RECOMMENDED: Click here to fix Windows errors and optimize system performance
HTTP stands for Hyper Text Transfer Protocol and is widely used on the Internet. In the early years of the Internet, it was acceptable for this protocol to request credentials, etc. because there was not much danger that people would sniff your data packets to steal your credentials for various websites. When people realized the danger, HTTPS (HTTP Secure) was invented, which encrypts the data exchange between you (the client) and the website with which you interact.
Read : Difference between HTTP and HTTPS.
Until a few years ago, HTTPS was considered infallible until a person named Moxie proved it by usurping HTTPS. This was done by intercepting data packets in the middle of the communication by someone who forged the HTTPS security key to make you believe that the connection is still encrypted. This article examines the usurpation HTTPS, where even reputable companies have used technology to observe you and your activities. Before you understand Man in the Middle attack, you need to know something about the HTTPS certificate key that is false, in order to believe that everything is fine.
What is the HTTPS website certificate key
Some certification authorities offer certificates of fitness for websites. Many factors determine the fitness factor: encrypted connection, virus-free downloads and much more. HTTPS means your data is secure during transactions. HTTPS is mainly used by online shops and websites that have data/information that is private to you – such as e-mail sites. Social networks such as Facebook and Twitter also use HTTPS.
With each certificate, there is a key that is unique to this website. You can view a Web site’s certificate key by right-clicking on its Web page and selecting PAGE INFO. Depending on the browser, you will see different types of dialog boxes. Look for CERTIFICATE then THUMBPRINT or FINGERPRINT. This will be the unique key to the website certificate.
HTTPS security and spoofing
To return to your security level with HTTPS, the certificate key can be falsified by third parties among clients and websites. This technique of reflecting on your conversations is called the human in the middle.
How to send your browser to HTTPS: Click LOGIN or enter the URL. In the first case, you will be directed to the HTTPS page. In the second case, if you enter the URL, the DNS is resolved to a page that redirects you to the HTTPS page using Auto-Redirect.
The middle man has certain methods for intercepting your first site access request, even if you have entered HTTPS. The middle man could be your navigator himself. Opera Mini and BlackBerry browsers intercept and decode communications early so they can be compressed for faster navigation. This technique is – in my opinion – wrong because it facilitates interception, but then companies say that nothing is registered.
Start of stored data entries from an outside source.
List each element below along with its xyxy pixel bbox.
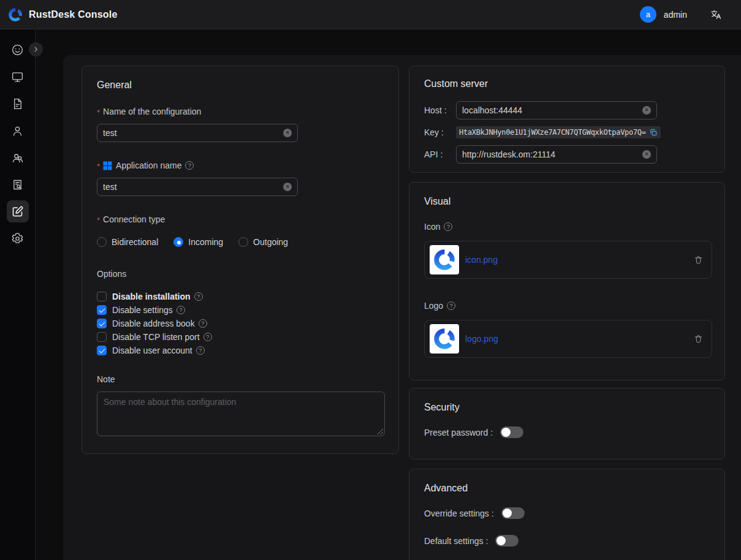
sidebar-item-dashboard[interactable] [7, 39, 29, 61]
avatar[interactable]: a [640, 6, 656, 23]
main-content: General * Name of the configuration * Ap… [63, 55, 741, 560]
help-icon[interactable] [185, 161, 194, 170]
icon-upload-item: icon.png [424, 241, 712, 279]
sidebar-item-devices[interactable] [7, 66, 29, 88]
connection-type-label: Connection type [103, 214, 165, 224]
trash-icon[interactable] [694, 334, 703, 344]
preset-password-label: Preset password : [424, 428, 493, 437]
help-icon[interactable] [447, 301, 455, 310]
required-asterisk: * [97, 164, 100, 170]
config-name-label: Name of the configuration [103, 107, 201, 116]
monitor-icon [11, 70, 24, 83]
logo-file-link[interactable]: logo.png [465, 334, 498, 344]
visual-title: Visual [424, 196, 710, 207]
clear-icon[interactable] [642, 106, 651, 115]
chevron-right-icon [32, 45, 40, 53]
users-icon [11, 151, 24, 164]
trash-icon[interactable] [694, 255, 703, 265]
rustdesk-logo-icon [7, 7, 23, 23]
override-settings-toggle[interactable] [501, 507, 525, 519]
sidebar-item-users[interactable] [7, 119, 29, 142]
required-asterisk: * [97, 110, 100, 116]
options-label: Options [97, 269, 126, 279]
checkbox-icon[interactable] [97, 346, 107, 355]
app-name-input[interactable] [103, 182, 283, 192]
sidebar-item-settings[interactable] [7, 227, 29, 249]
windows-logo-icon [103, 161, 112, 170]
help-icon[interactable] [177, 306, 185, 314]
security-card: Security Preset password : [409, 388, 725, 460]
security-title: Security [424, 402, 710, 413]
help-icon[interactable] [199, 319, 207, 328]
override-settings-label: Override settings : [424, 509, 494, 518]
document-icon [11, 97, 24, 110]
note-field [97, 392, 385, 436]
gear-icon [11, 232, 24, 245]
brand: RustDesk Console [7, 7, 118, 23]
icon-thumbnail [430, 245, 459, 274]
help-icon[interactable] [194, 292, 203, 301]
general-card: General * Name of the configuration * Ap… [82, 66, 399, 454]
required-asterisk: * [97, 218, 100, 224]
sidebar-item-audit[interactable] [7, 173, 29, 195]
default-settings-label: Default settings : [424, 536, 488, 546]
edit-square-icon [11, 205, 24, 218]
sidebar-item-configurations[interactable] [7, 200, 29, 222]
custom-server-title: Custom server [424, 78, 710, 89]
preset-password-toggle[interactable] [500, 426, 523, 438]
radio-outgoing[interactable]: Outgoing [238, 237, 288, 247]
clear-icon[interactable] [642, 150, 651, 159]
app-title: RustDesk Console [29, 9, 118, 20]
host-label: Host : [424, 105, 456, 115]
checkbox-icon[interactable] [97, 319, 107, 328]
config-name-field [97, 124, 298, 142]
key-value: HtaXBkJNHyn0e1U1jWXze7A7CN7QTGWqxkOtpaVp… [459, 128, 646, 137]
radio-icon[interactable] [97, 237, 107, 247]
username[interactable]: admin [664, 10, 687, 20]
option-disable-installation[interactable]: Disable installation [97, 290, 384, 303]
option-disable-address-book[interactable]: Disable address book [97, 317, 384, 330]
radio-icon[interactable] [173, 237, 183, 247]
help-icon[interactable] [196, 346, 205, 355]
copy-icon[interactable] [649, 128, 658, 137]
logo-upload-item: logo.png [424, 320, 712, 358]
help-icon[interactable] [203, 333, 212, 341]
sidebar-expand-button[interactable] [29, 42, 43, 56]
note-textarea[interactable] [97, 392, 384, 436]
key-label: Key : [424, 127, 456, 137]
icon-file-link[interactable]: icon.png [465, 255, 498, 265]
sidebar-item-logs[interactable] [7, 93, 29, 115]
config-name-input[interactable] [103, 128, 283, 138]
radio-bidirectional[interactable]: Bidirectional [97, 237, 158, 247]
smiley-icon [11, 44, 24, 56]
clear-icon[interactable] [283, 183, 292, 191]
clear-icon[interactable] [283, 129, 292, 137]
checkbox-icon[interactable] [97, 332, 107, 342]
note-label: Note [97, 374, 115, 384]
radio-incoming[interactable]: Incoming [173, 237, 223, 247]
app-name-label: Application name [116, 161, 181, 170]
option-disable-user-account[interactable]: Disable user account [97, 344, 384, 357]
translate-icon[interactable] [710, 9, 722, 20]
logo-label: Logo [424, 301, 443, 311]
checkbox-icon[interactable] [97, 292, 107, 301]
default-settings-toggle[interactable] [495, 535, 519, 547]
icon-label: Icon [424, 222, 440, 232]
api-label: API : [424, 149, 456, 159]
option-disable-settings[interactable]: Disable settings [97, 303, 384, 317]
user-icon [11, 124, 24, 137]
api-input[interactable] [462, 149, 642, 159]
advanced-card: Advanced Override settings : Default set… [409, 469, 725, 560]
key-value-chip: HtaXBkJNHyn0e1U1jWXze7A7CN7QTGWqxkOtpaVp… [456, 126, 661, 138]
option-disable-tcp-listen-port[interactable]: Disable TCP listen port [97, 330, 384, 344]
help-icon[interactable] [444, 222, 452, 231]
visual-card: Visual Icon icon.png Logo [409, 182, 725, 380]
host-input[interactable] [462, 105, 642, 115]
radio-icon[interactable] [238, 237, 248, 247]
connection-type-group: Bidirectional Incoming Outgoing [97, 237, 384, 247]
general-title: General [97, 80, 384, 91]
checkbox-icon[interactable] [97, 305, 107, 315]
custom-server-card: Custom server Host : Key : HtaXBkJNHyn0e… [409, 66, 725, 173]
sidebar-item-groups[interactable] [7, 146, 29, 168]
advanced-title: Advanced [424, 483, 710, 494]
When you enter a URL, click on a link or a bookmark, ask your browser to connect (preferably) to the secure version of the site. The middle man creates a false certificate that is difficult to identify as defective because the certificates on the website have the same format, regardless of the certification authority. The middle man successfully forges a certificate and creates a THUMBPRINT that is checked against the certification authorities your browser already trusts. This means that it appears that the certificate was issued by a company added to your browser’s list of trusted certification authorities. This allows him to believe that the certificate key is valid and provides Man in the Middle with encryption data. So the middle man now has the key to decrypt the information you send over that connection. Note that Man in the Middle also works on the other side by sending your information to the website – honestly, but so they can read it.
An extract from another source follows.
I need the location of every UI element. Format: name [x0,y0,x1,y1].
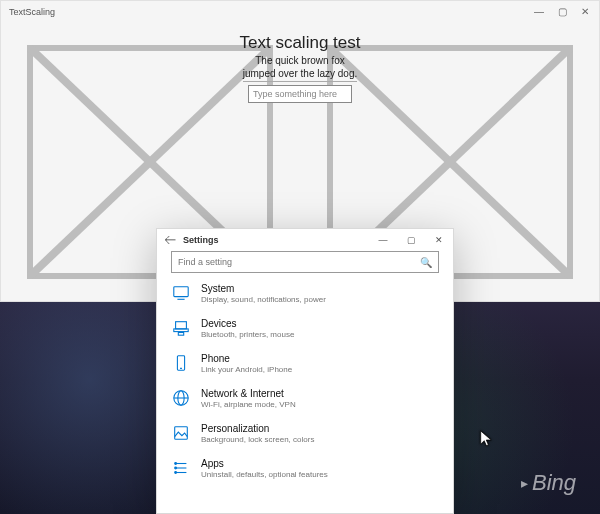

This explains the HTTPS spoofing of the site and its operation. It also indicates that HTTPS is not completely secure. There are a few tools that would let us know that there is a man in the middle, unless you are a well-trained computer expert. For ordinary people, the RCMP website provides a way to get THUMBPRINT. You can check the THUMBPRINT certificate at GRC and compare it with a certificate you have retrieved via PAGE INFO. If they match, it’s okay. Otherwise, there’s a man in the middle.